My colleagues and I recently published an open-access article in Frontiers in Education titled Contextual Interference Effects in Early Assessment: Evaluating the Psychometric Benefits of Item Interleaving. We looked at how interleaving as opposed to blocking items by task affects the psychometric properties of a test.
Here’s the abstract and link to the full text.

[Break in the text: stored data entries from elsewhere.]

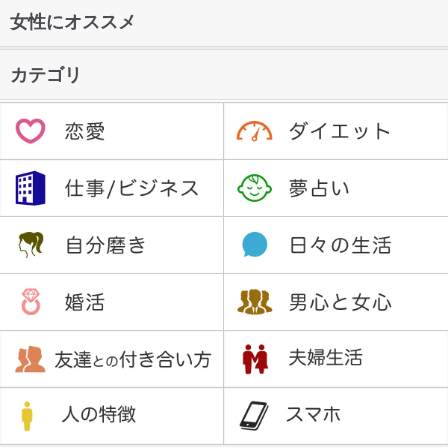
女性にオススメ
カテゴリ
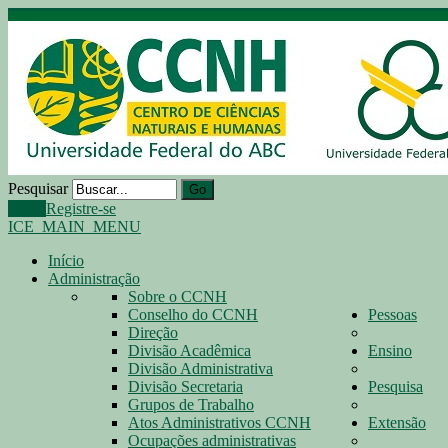
Pesquisar
Go
Login
Registre-se
ICE_MAIN_MENU
Início
Administração
Sobre o CCNH
Conselho do CCNH
Pessoas
Direção
Divisão Acadêmica
Ensino
Divisão Administrativa
Divisão Secretaria
Pesquisa
Grupos de Trabalho
Atos Administrativos CCNH
Extensão
Ocupações administrativas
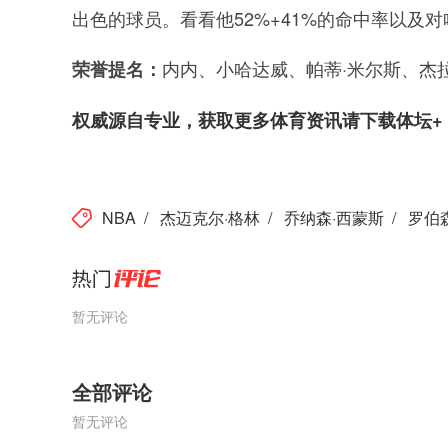
出色的球员。看看他52%+41%的命中率以及
内内、小哈达威、帕蒂·米尔斯、杰拉
荣誉提名：
权威源自专业，获取更多体育资讯请下载体坛+
NBA
/
杰迈克尔·格林
/
乔纳森·西蒙斯
/
罗伯
暂无评论
全部评论
暂无评论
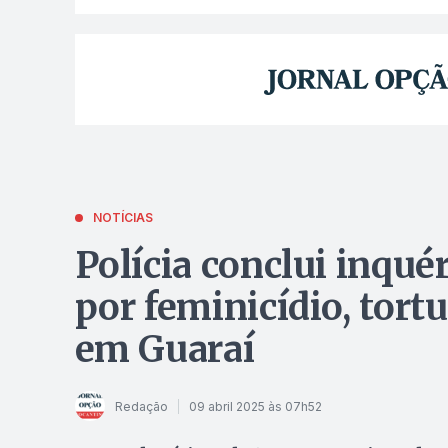
NOTÍCIAS
Polícia conclui inqué
por feminicídio, tort
em Guaraí
Redação
09 abril 2025 às 07h52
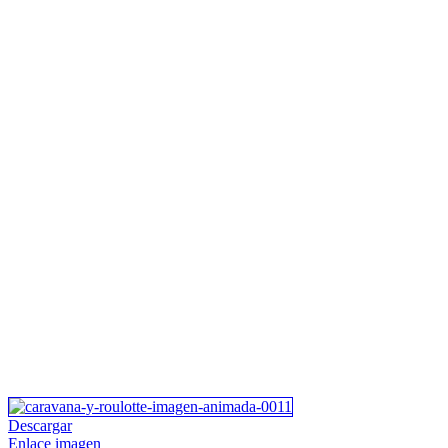
Descargar
Enlace imagen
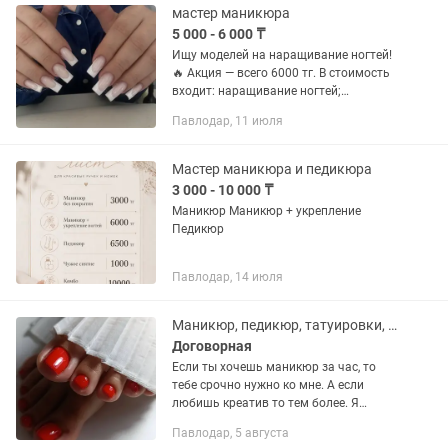
мастер маникюра
5 000 - 6 000 ₸
Ищу моделей на наращивание ногтей!
🔥 Акция — всего 6000 тг. В стоимость
входит: наращивание ногтей;
выравнивание; однотонное покрытие
Павлодар, 11 июля
гель-лаком. Стерильные инструменты.
Качественные...
Мастер маникюра и педикюра
3 000 - 10 000 ₸
Маникюр Маникюр + укрепление
Педикюр
Павлодар, 14 июля
Маникюр, педикюр, татуировки, прокол ушей и крыла носа
Договорная
Если ты хочешь маникюр за час, то
тебе срочно нужно ко мне. А если
любишь креатив то тем более. Я
мастер с 8-летним стажем предлагаю
Павлодар, 5 августа
услуги по маникюру, наращивание,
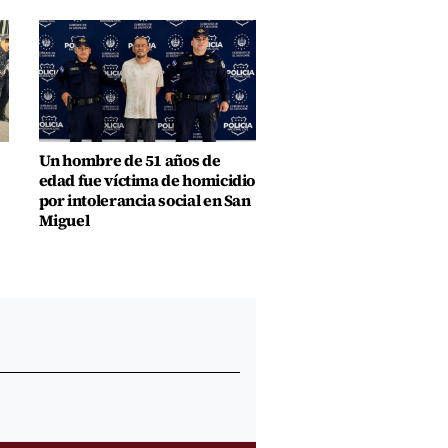
Un hombre de 51 años de
edad fue víctima de homicidio
por intolerancia social en San
Miguel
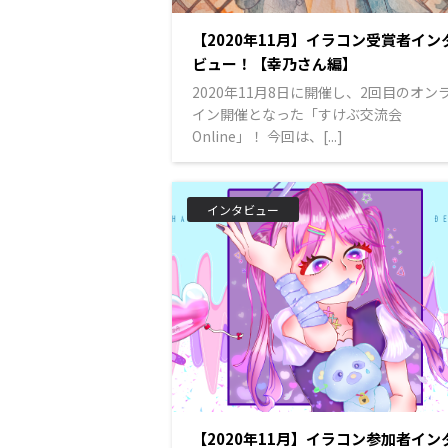
【2020年11月】イラコン受賞者イン
ビュー！【幸乃さん編】
2020年11月8日に開催し、2回目のオン
イン開催となった「すけぶ交流会
Online」！ 今回は、[...]
インタビュー
【2020年11月】イラコン参加者イン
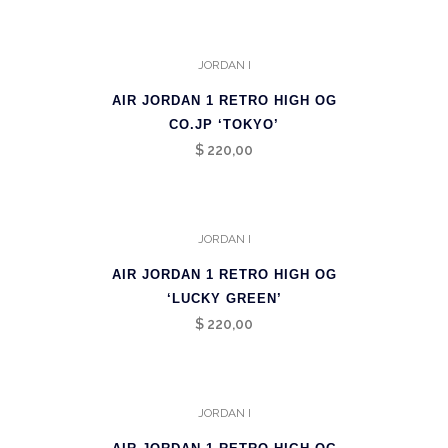
JORDAN I
AIR JORDAN 1 RETRO HIGH OG
CO.JP ‘TOKYO’
$
220,00
JORDAN I
AIR JORDAN 1 RETRO HIGH OG
‘LUCKY GREEN’
$
220,00
JORDAN I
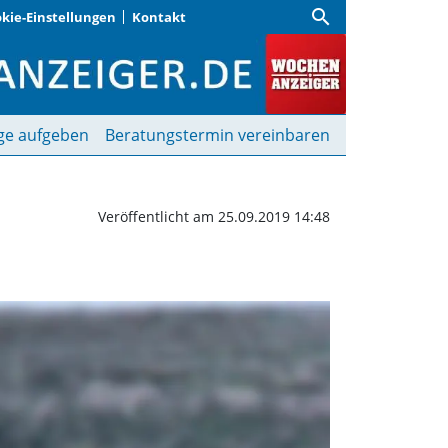
search
kie-Einstellungen
Kontakt
en | Wochenanzeiger
ge aufgeben
Beratungstermin vereinbaren
Veröffentlicht am 25.09.2019 14:48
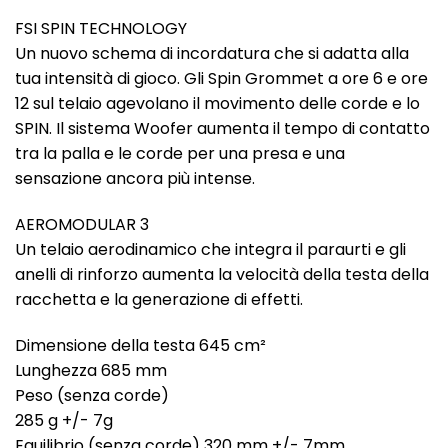
FSI SPIN TECHNOLOGY
Un nuovo schema di incordatura che si adatta alla
tua intensità di gioco. Gli Spin Grommet a ore 6 e ore
12 sul telaio agevolano il movimento delle corde e lo
SPIN. Il sistema Woofer aumenta il tempo di contatto
tra la palla e le corde per una presa e una
sensazione ancora più intense.
AEROMODULAR 3
Un telaio aerodinamico che integra il paraurti e gli
anelli di rinforzo aumenta la velocità della testa della
racchetta e la generazione di effetti.
Dimensione della testa 645 cm²
Lunghezza 685 mm
Peso (senza corde)
285 g +/- 7g
Equilibrio (senza corde) 320 mm +/- 7mm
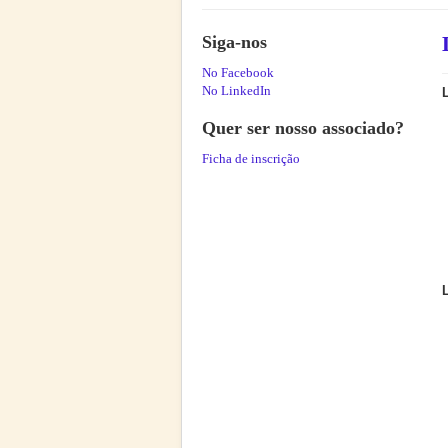
Siga-nos
No Facebook
No LinkedIn
Quer ser nosso associado?
Ficha de inscrição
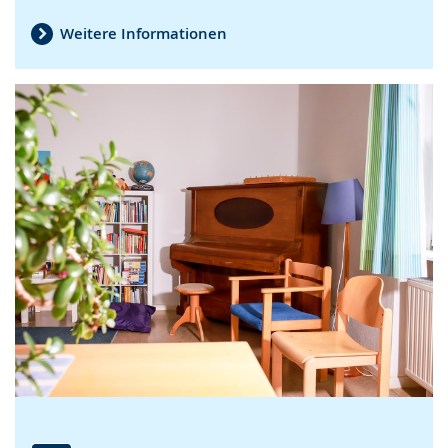
Weitere Informationen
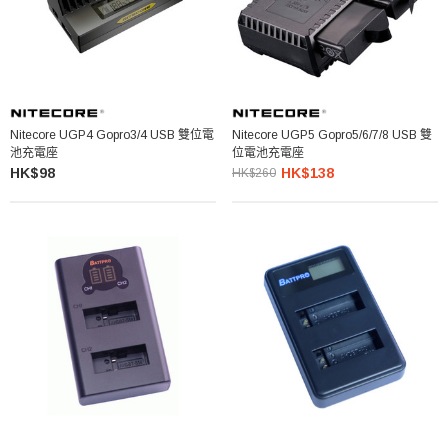
Nitecore UGP4 Gopro3/4 USB 雙位電
Nitecore UGP5 Gopro5/6/7/8 USB 雙
池充電座
位電池充電座
HK$98
HK$138
HK$260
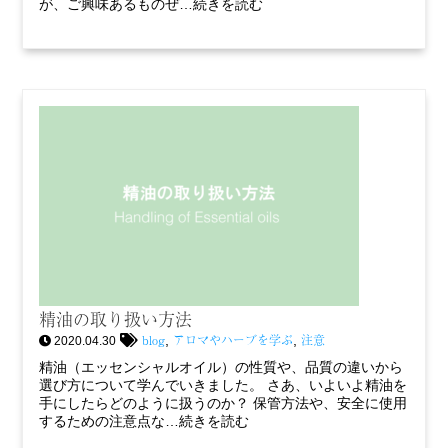
が、ご興味あるものぜ…続きを読む
精油の取り扱い方法
blog
アロマやハーブを学ぶ
注意
,
,
2020.04.30
精油（エッセンシャルオイル）の性質や、品質の違いから
選び方について学んでいきました。 さあ、いよいよ精油を
手にしたらどのように扱うのか？ 保管方法や、安全に使用
するための注意点な…続きを読む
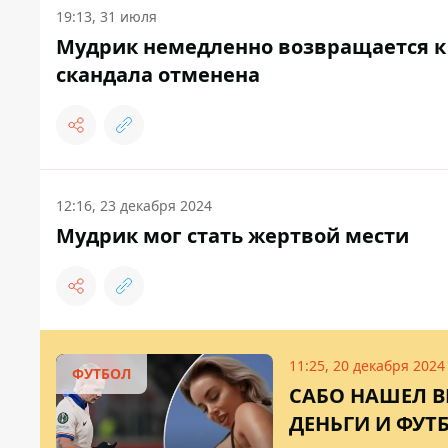
19:13, 31 июля
Мудрик немедленно возвращается к 
скандала отменена
12:16, 23 декабря 2024
Мудрик мог стать жертвой мести
11:25, 20 декабря 2024
ФУТБОЛ
CАБО НАШЕЛ В
ДЕНЬГИ И ФУТ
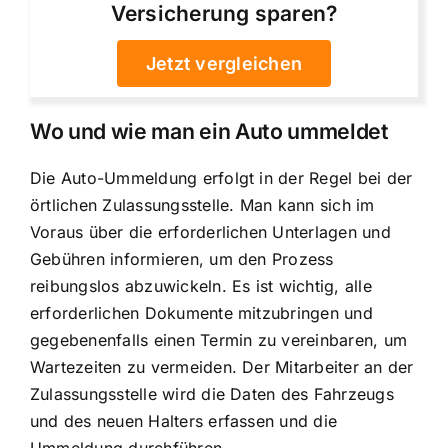
Versicherung sparen?
Jetzt vergleichen
Wo und wie man ein Auto ummeldet
Die Auto-Ummeldung erfolgt in der Regel bei der
örtlichen Zulassungsstelle. Man kann sich im
Voraus über die erforderlichen Unterlagen und
Gebühren informieren, um den Prozess
reibungslos abzuwickeln. Es ist wichtig, alle
erforderlichen Dokumente mitzubringen und
gegebenenfalls einen Termin zu vereinbaren, um
Wartezeiten zu vermeiden. Der Mitarbeiter an der
Zulassungsstelle wird die Daten des Fahrzeugs
und des neuen Halters erfassen und die
Ummeldung durchführen.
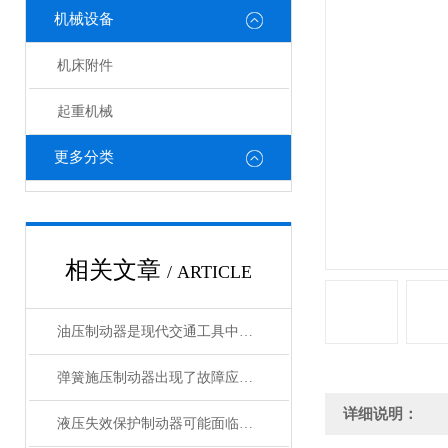
机械设备
机床附件
起重机械
更多分类
相关文章
/ ARTICLE
油压制动器是现代交通工具中常见的制动系统
弹簧施压制动器出现了故障应该如何处理
详细说明：
液压失效保护制动器可能面临的处境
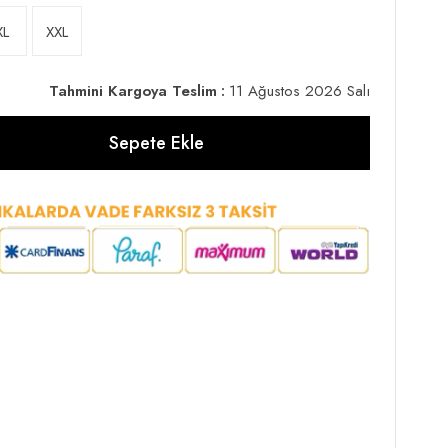
XL
XXL
Tahmini Kargoya Teslim
:
11 Ağustos 2026 Salı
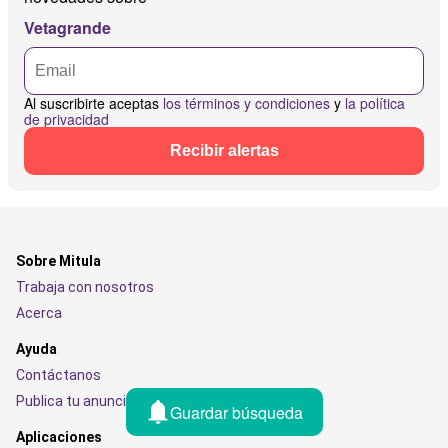
Vetagrande
Al suscribirte aceptas
los términos y condiciones
y
la política
de privacidad
Recibir alertas
Sobre Mitula
Trabaja con nosotros
Acerca
Ayuda
Contáctanos
Publica tu anuncio
Guardar búsqueda
Aplicaciones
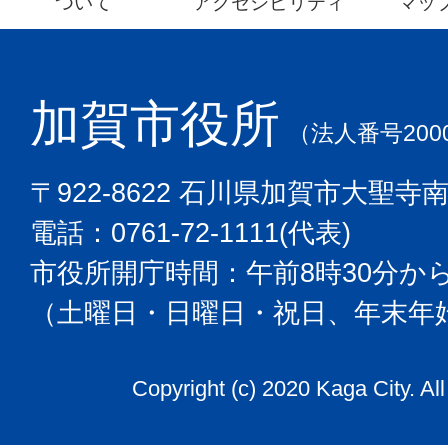
ついて
アクセシビリティ
マッ
加賀市役所
（法人番号2000
〒922-8622 石川県加賀市大聖寺
電話：0761-72-1111(代表)
市役所開庁時間：午前8時30分から
（土曜日・日曜日・祝日、年末年
Copyright (c) 2020 Kaga City. Al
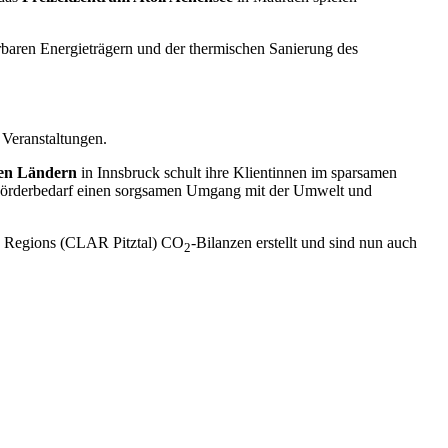
baren Energieträgern und der thermischen Sanierung des
 Veranstaltungen.
len Ländern
in Innsbruck schult ihre Klientinnen im sparsamen
t Förderbedarf einen sorgsamen Umgang mit der Umwelt und
ne Regions (CLAR Pitztal) CO
-Bilanzen erstellt und sind nun auch
2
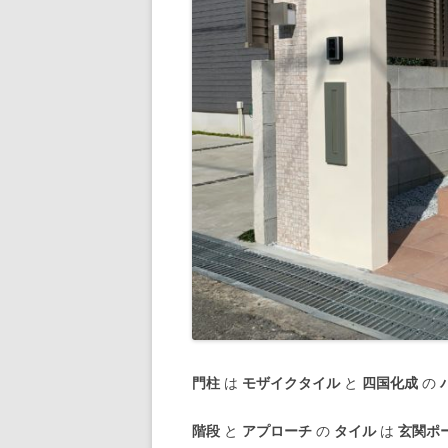
門柱
は
モザイクタイル
と
四国化成
の
階段
と
アプローチ
の
タイル
は
玄関ポ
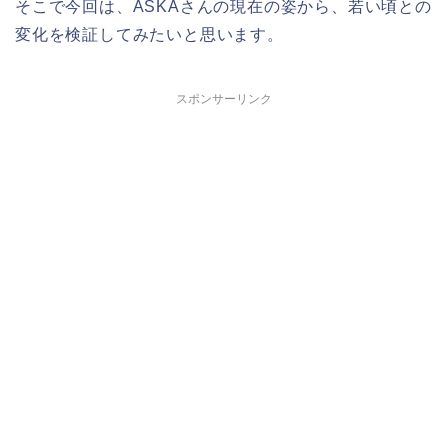
そこで今回は、ASKAさんの現在の姿から、若い頃との
変化を検証してみたいと思います。
スポンサーリンク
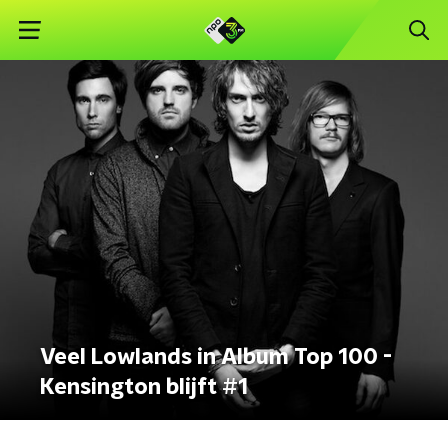
Veel Lowlands in Album Top 100 -
Kensington blijft #1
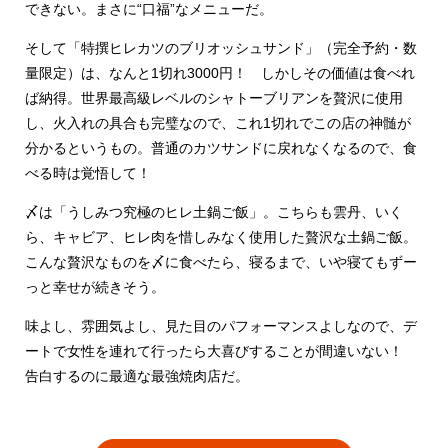
できない。まさに“口福”なメニューだ。
そして「特撰ヒレカツのブリオッシュサンド」（完全予約・数
量限定）は、なんと1切れ3000円！ しかしその価値は食べれ
ば納得。世界最高級レベルのシャトーブリアンを贅沢に使用
し、火入れの具合も完璧なので、これ1切れでこの店の神髄が
分かるというもの。普通のカツサンドに戻れなくなるので、食
べる時は覚悟して！
〆は「うしみつ究極のヒレ土鍋ご飯」。こちらも雲丹、いく
ら、キャビア、ヒレ肉を惜しみなく使用した贅沢な土鍋ご飯。
こんな贅沢なものを〆に食べたら、寝るまで、いや寝てもずー
っと幸せが続きそう。
味よし、雰囲気よし、見た目のパフォーマンスよしなので、デ
ートで女性を連れて行ったら大喜びすることが間違いない！
告白するのに最適な最強焼肉店だ。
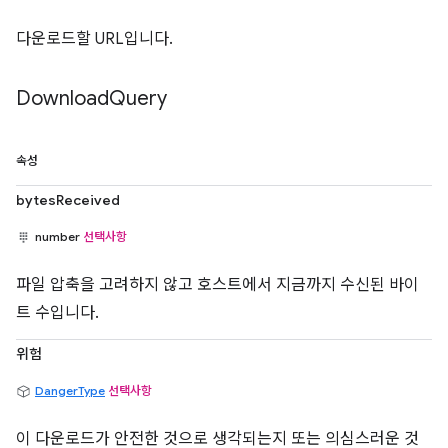
다운로드할 URL입니다.
Download
Query
속성
bytesReceived
number
선택사항
파일 압축을 고려하지 않고 호스트에서 지금까지 수신된 바이
트 수입니다.
위험
DangerType
선택사항
이 다운로드가 안전한 것으로 생각되는지 또는 의심스러운 것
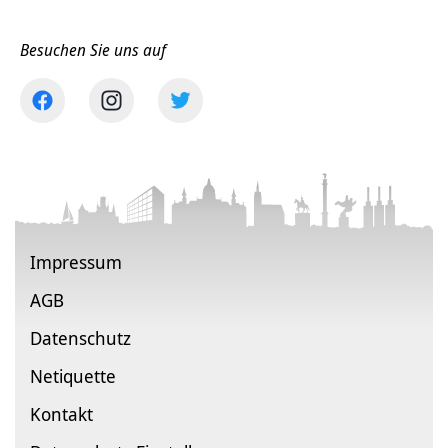
Besuchen Sie uns auf
Impressum
AGB
Datenschutz
Netiquette
Kontakt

https://www.frontiersin.org/articles/10.3389/feduc.2020.00133/full
Research has shown that the context of practice tasks can have a significant impact on learning, with long-term retention and transfer improving when tasks of different types are mixed by interleaving (abcabcabc) compared with grouping together in blocks (aaabbbccc). This study examines the influence of context via interleaving from a psychometric perspective, using educational assessments designed for early childhood. An alphabet knowledge measure consisting of four types of tasks (finding, orienting, selecting, and naming letters) was administered in two forms, one with items blocked by task, and the other with items interleaved and rotating from one task to the next by item. The interleaving of tasks, and thereby the varying of item context, had a negligible impact on mean performance, but led to stronger internal consistency reliability as well as improved item discrimination. Implications for test design and student engagement in educational measurement are discussed.
The plots below show item difficulty (on the left) and discrimination (right) for 20 items. Plotting characters represent the task for each item, abbreviated as F, O, S, and N (letter finding, orienting, selecting, and naming, respectively), with results from the blocked administration on the x-axis and interleaving on the y-axis.
Our sample sizes (50 for blocked and 55 for interleaving) didn’t support item-level comparisons, but the overall trends are still interesting. Item difficulties don’t appear to change consistently but discriminations do seem to increase overall for interleaved.